NEW YORK – A Stanford University team has tracked down sets of linked causal genetic variants at genetic association sites that are linked to gene expression in humans.
Their study, published in Science on Thursday, used a multiplexed fine-mapping method that takes linkage disequilibrium into account.
"Statistical associations between genetic variants and human traits typically do not resolve to single obvious mutations that cause the effect we care about," first and co-corresponding author Nathan Abell, a researcher at Stanford University, said in an email.
Because there may be several suspicious variants in a given association peak, including variants with unclear mechanisms of action, Abell explained, it can be difficult to select individual variants for validation testing to narrow in on causal variants.
With that in mind, the team tapped into multiplex strategies to systematically assess the function of causal mutation candidates across association peaks, focusing on variants influencing gene expression at loci flagged during past genome-wide association studies.
Using a targeted sequencing-based massively parallel reporter assay (MPRA) approach, the researchers searched for causal variants at expression quantitative trait loci (eQTL) associated with more than 700 eQTL-impacted "eGene" regions reported in a past study involving individuals in Utah, Northern Europe, and Western Europe.
From the variants at each eQTL peak — including a median of half a dozen lead variants found in linkage disequilibrium with one another — the team came up with a set of nearly 31,000 variants to assay using a library of more than 49,000 randomly-barcoded alleles.
"For each variant, we computed the allele-independent regulatory effects of an oligo ('expression' effects) and the difference between reference and alternative allele-containing oligos ('allelic' effects)," the authors explained, noting that these analyses unearthed more than 8,500 expression and nearly 1,300 allelic effects.
Based on the MPRA predictions and follow-up analyses, the investigators teased out causal variants with ties to transcription factor activity, histone modification patterns, chromatin accessibility, and other regulatory features.

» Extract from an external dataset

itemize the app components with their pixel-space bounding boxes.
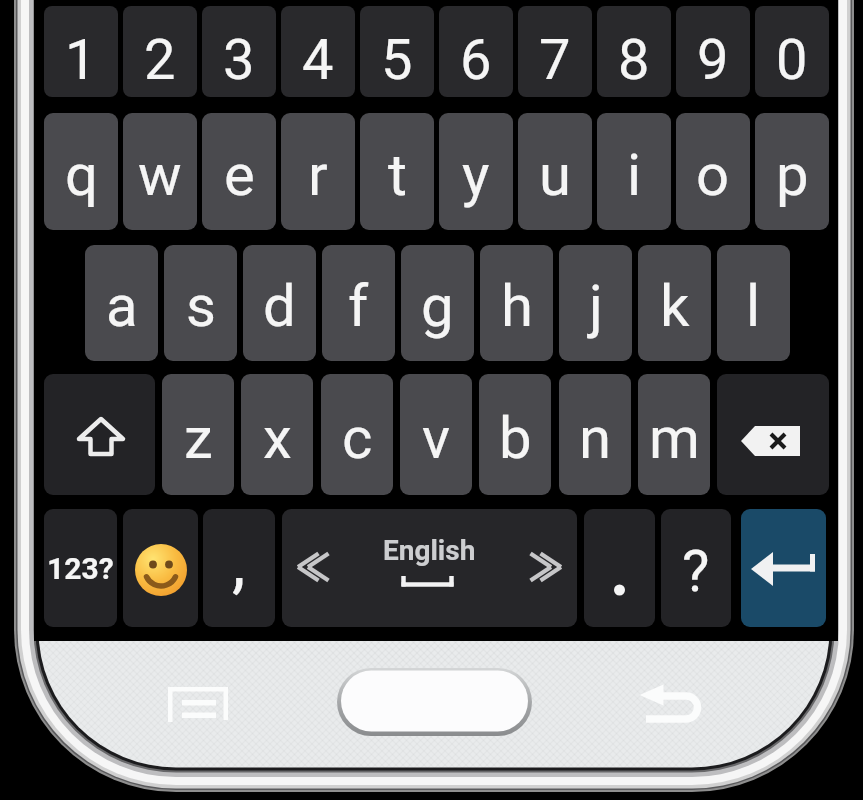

In particular, the team saw that a significant subset of the regulatory sites they identified — at least 17.7 percent — included multiple causal variants in linkage disequilibrium, while relatively weak individual variant effects and additive effects within a haplotype were quite common.
Through a series of subsequent analyses, meanwhile, the researchers used MPRA features and other insights to narrow in on causal variants contributing to a range of human traits or conditions such as asthma, inflammatory bowel disease, or multiple sclerosis, including clusters of linked causal variants.

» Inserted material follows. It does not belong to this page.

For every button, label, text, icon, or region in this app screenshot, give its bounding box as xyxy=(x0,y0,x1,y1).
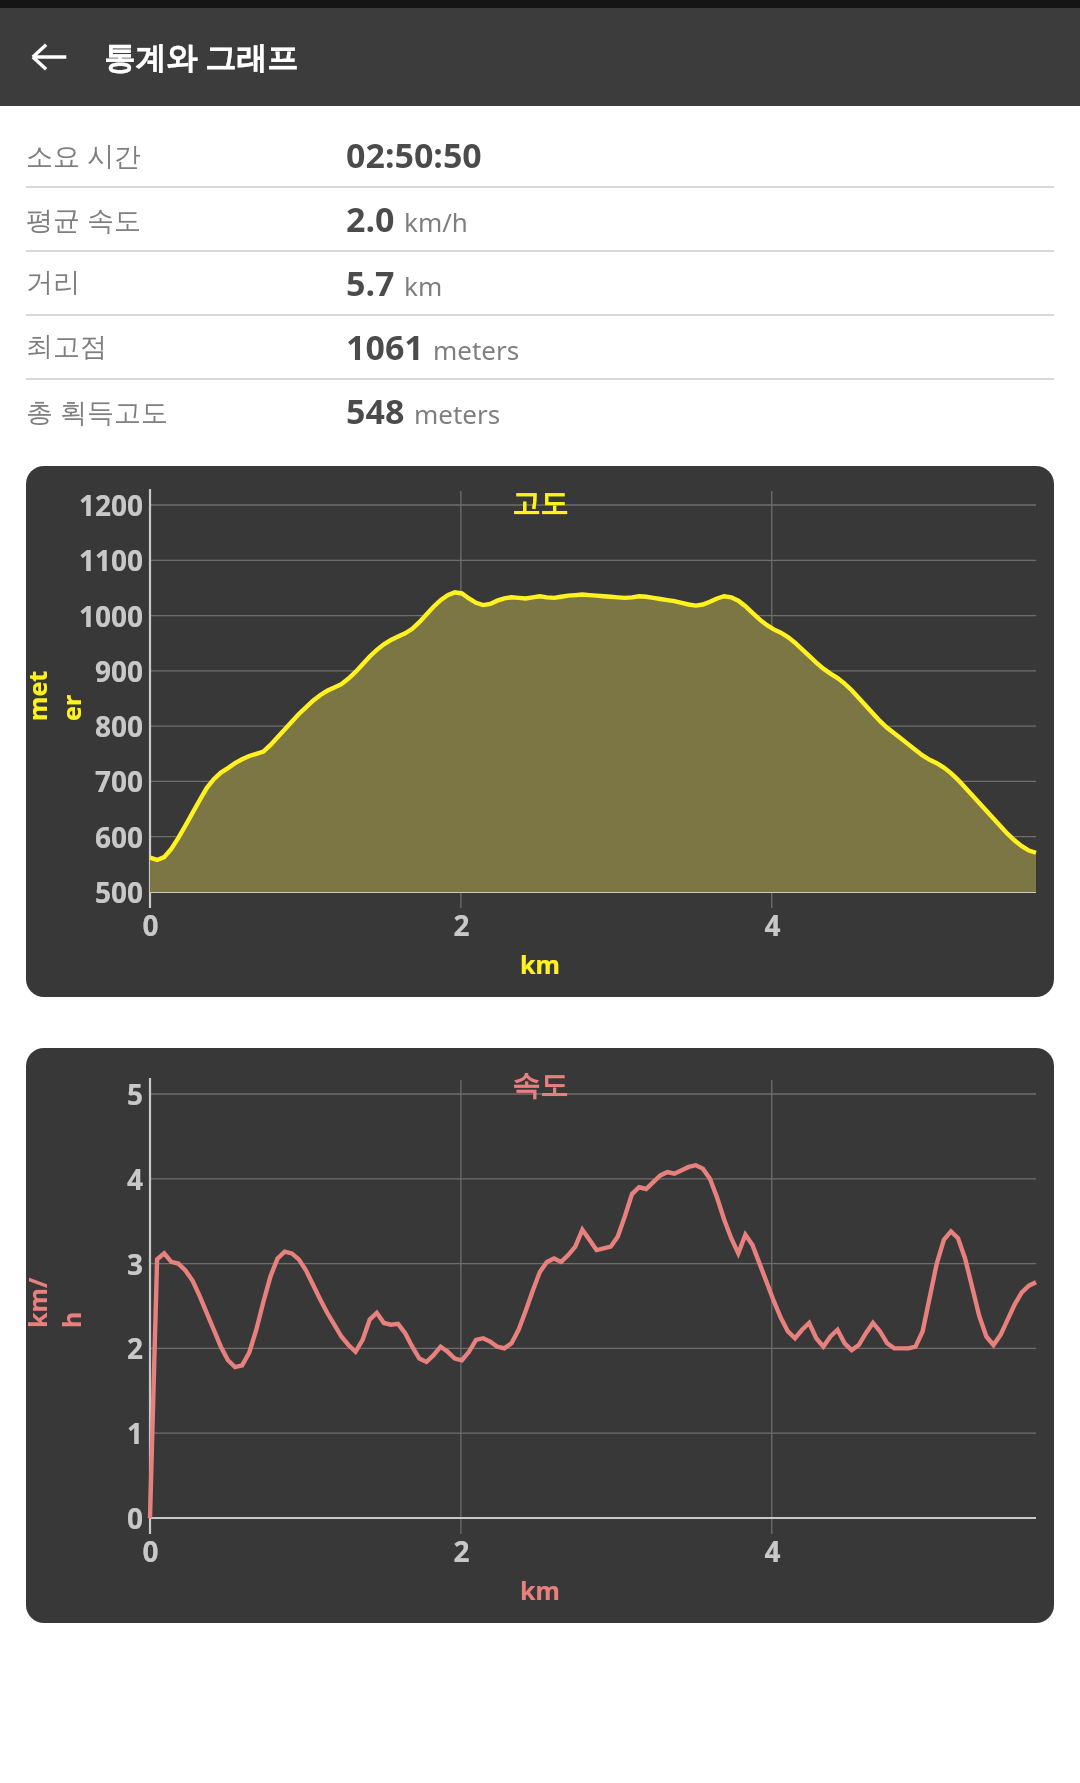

Abell noted that the growing collections of whole-genome sequence and other human genetic data will likely increase investigators' ability to continue uncovering common and rare variants behind the genetic association signals being identified.
"[W]e demonstrate that MPRAs provide a scalable platform with which to separate and map the regulatory activities of expression- and complex trait-associated natural genetic variants and highlight the limitations of existing approaches to variant interpretation and computational fine mapping," he and his co-authors wrote.